Output the whole listing exactly, with no pictures.

** Opening Data provided block **

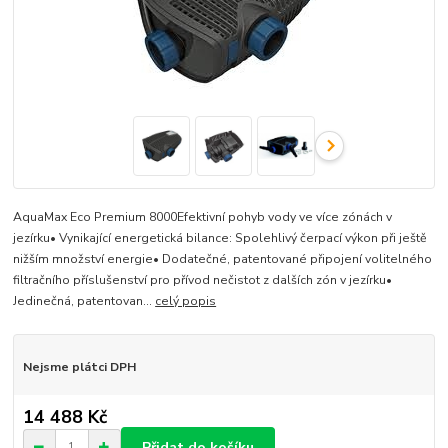
AquaMax Eco Premium 8000Efektivní pohyb vody ve více zónách v
jezírku• Vynikající energetická bilance: Spolehlivý čerpací výkon při ještě
nižším množství energie• Dodatečné, patentované připojení volitelného
filtračního příslušenství pro přívod nečistot z dalších zón v jezírku•
Jedinečná, patentovan...
celý popis
Nejsme plátci DPH
14 488 Kč
Přidat do košíku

** Closing Data provided block **

Task output:
AquaMax Eco Premium 8000Efektivní pohyb vody ve více zónách v
jezírku• Vynikající energetická bilance: Spolehlivý čerpací výkon při ještě
nižším množství energie• Dodatečné, patentované připojení volitelného
filtračního příslušenství pro přívod nečistot z dalších zón v jezírku•
Jedinečná, patentovan...
celý popis
Nejsme plátci DPH
14 488 Kč
Přidat do košíku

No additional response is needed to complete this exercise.